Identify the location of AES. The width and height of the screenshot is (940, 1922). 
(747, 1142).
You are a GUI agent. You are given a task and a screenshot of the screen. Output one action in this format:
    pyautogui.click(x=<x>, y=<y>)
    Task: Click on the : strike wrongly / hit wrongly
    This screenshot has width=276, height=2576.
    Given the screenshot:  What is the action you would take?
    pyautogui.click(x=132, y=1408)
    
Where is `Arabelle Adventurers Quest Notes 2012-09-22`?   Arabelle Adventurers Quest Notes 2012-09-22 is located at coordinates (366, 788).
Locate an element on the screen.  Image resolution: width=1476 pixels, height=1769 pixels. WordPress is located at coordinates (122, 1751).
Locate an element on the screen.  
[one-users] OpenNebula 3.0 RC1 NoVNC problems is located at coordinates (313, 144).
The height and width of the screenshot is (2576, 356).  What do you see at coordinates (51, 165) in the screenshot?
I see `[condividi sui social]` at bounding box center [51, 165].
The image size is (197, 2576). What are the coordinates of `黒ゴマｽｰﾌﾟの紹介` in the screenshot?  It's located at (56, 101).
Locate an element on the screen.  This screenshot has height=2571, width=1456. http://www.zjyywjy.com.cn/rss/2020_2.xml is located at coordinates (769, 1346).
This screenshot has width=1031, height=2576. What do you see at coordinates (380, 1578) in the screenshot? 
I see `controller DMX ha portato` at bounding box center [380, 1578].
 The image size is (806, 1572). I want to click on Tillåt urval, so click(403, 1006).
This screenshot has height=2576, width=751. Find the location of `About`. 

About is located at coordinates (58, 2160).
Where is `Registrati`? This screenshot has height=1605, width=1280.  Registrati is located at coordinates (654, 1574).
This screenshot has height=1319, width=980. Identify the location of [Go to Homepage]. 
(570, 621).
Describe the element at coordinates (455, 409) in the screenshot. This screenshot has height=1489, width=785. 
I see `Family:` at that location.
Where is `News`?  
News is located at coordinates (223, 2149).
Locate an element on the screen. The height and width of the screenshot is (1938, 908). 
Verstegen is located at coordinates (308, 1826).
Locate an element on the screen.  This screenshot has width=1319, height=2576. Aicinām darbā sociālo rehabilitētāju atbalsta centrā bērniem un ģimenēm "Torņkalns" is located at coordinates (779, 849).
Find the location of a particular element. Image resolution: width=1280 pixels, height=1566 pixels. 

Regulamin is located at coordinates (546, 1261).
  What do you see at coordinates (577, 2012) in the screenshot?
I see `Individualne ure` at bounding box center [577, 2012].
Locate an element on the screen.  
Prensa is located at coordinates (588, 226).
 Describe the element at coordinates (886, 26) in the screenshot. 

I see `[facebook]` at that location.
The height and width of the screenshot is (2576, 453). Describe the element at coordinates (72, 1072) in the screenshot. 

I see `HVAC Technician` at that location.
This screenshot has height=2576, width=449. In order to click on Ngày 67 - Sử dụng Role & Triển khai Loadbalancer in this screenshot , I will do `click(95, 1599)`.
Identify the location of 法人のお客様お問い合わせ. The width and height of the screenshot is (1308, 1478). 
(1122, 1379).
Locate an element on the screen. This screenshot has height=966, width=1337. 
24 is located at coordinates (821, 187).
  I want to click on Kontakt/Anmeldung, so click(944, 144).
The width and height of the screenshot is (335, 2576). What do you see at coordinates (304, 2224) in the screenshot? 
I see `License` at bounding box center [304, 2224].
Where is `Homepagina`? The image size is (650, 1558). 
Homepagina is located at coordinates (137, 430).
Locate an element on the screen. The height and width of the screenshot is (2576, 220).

-- -- --

▶ EXERCISE PROMPT
Reproduce each entry word for word.

▶ TASK SOLUTION
Identify the location of AES. The width and height of the screenshot is (940, 1922). 
(747, 1142).
You are a GUI agent. You are given a task and a screenshot of the screen. Output one action in this format:
    pyautogui.click(x=<x>, y=<y>)
    Task: Click on the : strike wrongly / hit wrongly
    This screenshot has width=276, height=2576.
    Given the screenshot:  What is the action you would take?
    pyautogui.click(x=132, y=1408)
    
Where is `Arabelle Adventurers Quest Notes 2012-09-22`?   Arabelle Adventurers Quest Notes 2012-09-22 is located at coordinates (366, 788).
Locate an element on the screen.  Image resolution: width=1476 pixels, height=1769 pixels. WordPress is located at coordinates (122, 1751).
Locate an element on the screen.  
[one-users] OpenNebula 3.0 RC1 NoVNC problems is located at coordinates (313, 144).
The height and width of the screenshot is (2576, 356).  What do you see at coordinates (51, 165) in the screenshot?
I see `[condividi sui social]` at bounding box center [51, 165].
The image size is (197, 2576). What are the coordinates of `黒ゴマｽｰﾌﾟの紹介` in the screenshot?  It's located at (56, 101).
Locate an element on the screen.  This screenshot has height=2571, width=1456. http://www.zjyywjy.com.cn/rss/2020_2.xml is located at coordinates (769, 1346).
This screenshot has width=1031, height=2576. What do you see at coordinates (380, 1578) in the screenshot? 
I see `controller DMX ha portato` at bounding box center [380, 1578].
 The image size is (806, 1572). I want to click on Tillåt urval, so click(403, 1006).
This screenshot has height=2576, width=751. Find the location of `About`. 

About is located at coordinates (58, 2160).
Where is `Registrati`? This screenshot has height=1605, width=1280.  Registrati is located at coordinates (654, 1574).
This screenshot has height=1319, width=980. Identify the location of [Go to Homepage]. 
(570, 621).
Describe the element at coordinates (455, 409) in the screenshot. This screenshot has height=1489, width=785. 
I see `Family:` at that location.
Where is `News`?  
News is located at coordinates (223, 2149).
Locate an element on the screen. The height and width of the screenshot is (1938, 908). 
Verstegen is located at coordinates (308, 1826).
Locate an element on the screen.  This screenshot has width=1319, height=2576. Aicinām darbā sociālo rehabilitētāju atbalsta centrā bērniem un ģimenēm "Torņkalns" is located at coordinates (779, 849).
Find the location of a particular element. Image resolution: width=1280 pixels, height=1566 pixels. 

Regulamin is located at coordinates (546, 1261).
  What do you see at coordinates (577, 2012) in the screenshot?
I see `Individualne ure` at bounding box center [577, 2012].
Locate an element on the screen.  
Prensa is located at coordinates (588, 226).
 Describe the element at coordinates (886, 26) in the screenshot. 

I see `[facebook]` at that location.
The height and width of the screenshot is (2576, 453). Describe the element at coordinates (72, 1072) in the screenshot. 

I see `HVAC Technician` at that location.
This screenshot has height=2576, width=449. In order to click on Ngày 67 - Sử dụng Role & Triển khai Loadbalancer in this screenshot , I will do `click(95, 1599)`.
Identify the location of 法人のお客様お問い合わせ. The width and height of the screenshot is (1308, 1478). 
(1122, 1379).
Locate an element on the screen. This screenshot has height=966, width=1337. 
24 is located at coordinates (821, 187).
  I want to click on Kontakt/Anmeldung, so click(944, 144).
The width and height of the screenshot is (335, 2576). What do you see at coordinates (304, 2224) in the screenshot? 
I see `License` at bounding box center [304, 2224].
Where is `Homepagina`? The image size is (650, 1558). 
Homepagina is located at coordinates (137, 430).
Locate an element on the screen. The height and width of the screenshot is (2576, 220).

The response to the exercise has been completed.